И проходит время. Сначала очень медленно, потом все быстрее и быстрее. И наступает день — или год или минута — когда ты просыпаешься от заколдованного сна, оглядываешься кругом… звуки проходящей жизни становятся громче, отдаленный смех звонче. Стены уже нет — вот же она, жизнь, все ближе, ближе, она уже не проходит равнодушно мимо, она останавливается рядом, ты касаешься ее, она принимает тебя.

Только это не жизнь — лишь покорность тому, что изменить человек не в силах. Уже это не самый звук, а только эхо его.
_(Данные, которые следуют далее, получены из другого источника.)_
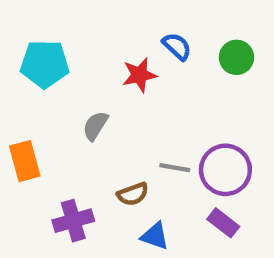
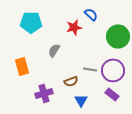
green circle: (236, 57) -> (118, 36), moved, size x1.5
blue triangle: (155, 236) -> (81, 100), turned 40

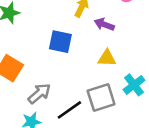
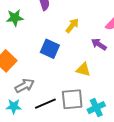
purple arrow: (104, 24) -> (99, 44), moved
cyan cross: (134, 85) -> (96, 108), moved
…Мы с Тином стоим около высоких перил на палубе громадного парохода «Рюген». Перила мне по грудь. Тин, поднявшись на цыпочки, едва заглядывает через них на пристань. На пристани толпятся нарядные дамы в длинных платьях и в больших шляпах. Платки они держат наготове: ведь сейчас пароход тронется — и они будут махать отъезжающим. Мужчины для этой же цели сняли с голов котелки и шляпы. Все уже с нетерпением смотрят на матросов, которые все что-то возятся со сходнями. Их нетерпение ничто по сравнению с нашим — всеми силами души мы желаем, чтобы пароход отплыл! Даже красивый вид на город в легкой весенней дымке нас больше не интересует. Этот город — Гельсингфорс. Мы приехали сюда с тетей Наташей и с сестрой Ниной дня два тому назад. Мы лежали на верхних полках и смотрели в узкую полосу окна на темную ночь, закрывавшую от нас последние километры финской земли. Это была еще земля нашего детства, земля, на которой стоял наш дом на Черной речке.